The device had been positioned to capture the desk, the computer, and anyone sitting in the chair.
“Don’t touch anything else,” Mia said when I called her. “Photograph it where it is.”
We found a second device beneath the living-room bookshelf.
Then a microphone taped behind the headboard in my bedroom.
My bedroom.
The room where I had cried.
The room where I had whispered to my unborn babies.
The room where I had talked to Emily and Mia.
Derek had been listening.
Watching.
Waiting for me to say something he could use.
I sat on the edge of the bed, shaking.
“How long?” I asked.
Emily stood beside me.
“How long has he been recording me?”
She did not answer.
Neither of us wanted to guess.
A digital-forensics specialist arrived the next morning.
He removed the devices and examined our wireless network.
“The cameras were transmitting to a cloud account,” he said.
“Can you find out whose account?”
“Possibly, with legal process.”
“Were they recently installed?”
He studied one of the devices.
“This model was released almost three years ago.”
Three years.
Derek had been watching me long before he left.
Long before the fake vasectomy.
Long before the pregnancy.
Maybe even while he was telling me that our marriage was fine.
The anonymous number sent another message.
Tomorrow. Eleven a.m. First Citizens Bank lobby on Tryon Street. Come with your attorney. Do not tell the police.
Mia read the message twice.
“It could be a trap.”
“It could be the only person who knows what Derek planned.”
“We’re not going alone.”
The next morning, Mia arranged for a private investigator named Marcus Reed to sit across the lobby pretending to read a newspaper.

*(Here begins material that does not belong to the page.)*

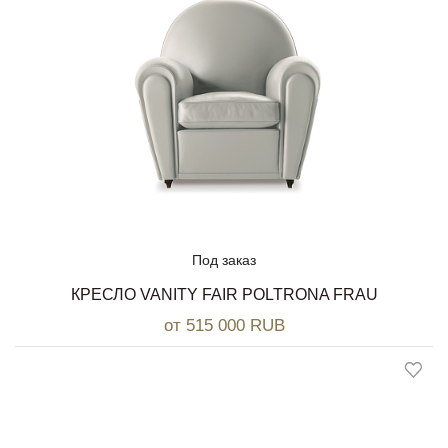
Под заказ
КРЕСЛО VANITY FAIR POLTRONA FRAU
от 515 000 RUB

Emily waited in a car nearby.
I sat beside Mia beneath a chandelier, watching people pass through the revolving doors.
At exactly eleven, a woman entered.
She was in her early forties.
Tall.
Thin.
Dark hair pulled tightly behind her head.
She wore sunglasses despite the cloudy weather.
When she removed them, I saw a pale scar running from her left eyebrow toward her temple.
She stopped when she saw me.
For several seconds, neither of us spoke.
Then she said, “You look like I did.”
A chill passed through me.
“Who are you?”
She sat across from us.
“My name is Rachel Lawson.”
Mia opened her notebook.
“How do you know Derek?”
Rachel looked at me.
“I was married to him.”
The bank lobby seemed to tilt.
“That’s impossible.”
“He told you he had never been married before.”
“Yes.”
“He lies.”
“When?”
“Twelve years ago. We were married for nineteen months.”
I stared at her.
“His last name was Collins.”
“He used Derek Cole professionally during that period. Cole is his middle name.”
“Why didn’t I find anything?”
“Our marriage record was sealed after an identity-theft investigation. His mother paid my attorney to push everything through quietly.”
“Identity theft?”
Rachel gave a humorless smile.
“Mine.”
She opened her handbag and placed a photograph on the table.
Derek looked younger, but it was him.
He stood beside Rachel outside a courthouse.
My mother-in-law stood behind them.
Jessica stood at the edge of the photograph.
My breath caught.
“She knew him then?”
“Jessica has known Derek since they were teenagers.”
“He told me they met at work.”
“They began working together because his mother arranged it.”
Rachel pulled out another photograph.
Jessica was standing in my wedding venue.
The same expression I had seen in the photograph sent to my phone.
Watching.
Waiting.
“Why was she at my wedding?”
“To make sure Derek went through with it.”
I felt sick.
Mia leaned forward.
“Mrs. Lawson, begin at the start.”
Rachel’s hands trembled as she folded them together.
“I met Derek when I was twenty-seven. My father had died six months earlier and left me a small commercial property. Derek was charming. Patient. He made me feel protected.”
I thought of the early years of my own marriage.
Derek bringing me coffee in bed.
Derek calling me his future.
Derek telling me that no one understood him the way I did.
Rachel continued.
“He convinced me to refinance the property. He said we would use the money to start a business. Then he began telling friends that I was depressed. Unstable. Drinking too much.”
“Were you?”
“No. But after hearing it repeatedly, people began interpreting everything I did as proof.”
My skin prickled.
“He isolated you,” I said.
“Yes.”
Her eyes met mine.
“Then he created an affair.”
“What do you mean?”
“He accused me of sleeping with a contractor. There were messages on my phone that I never sent. Photographs taken from angles that made ordinary meetings look secretive. His mother told everyone I had destroyed the marriage.”
“And Jessica?”
“She became the supportive family friend. She sat beside Derek during meetings with attorneys. She told people she had witnessed my behavior.”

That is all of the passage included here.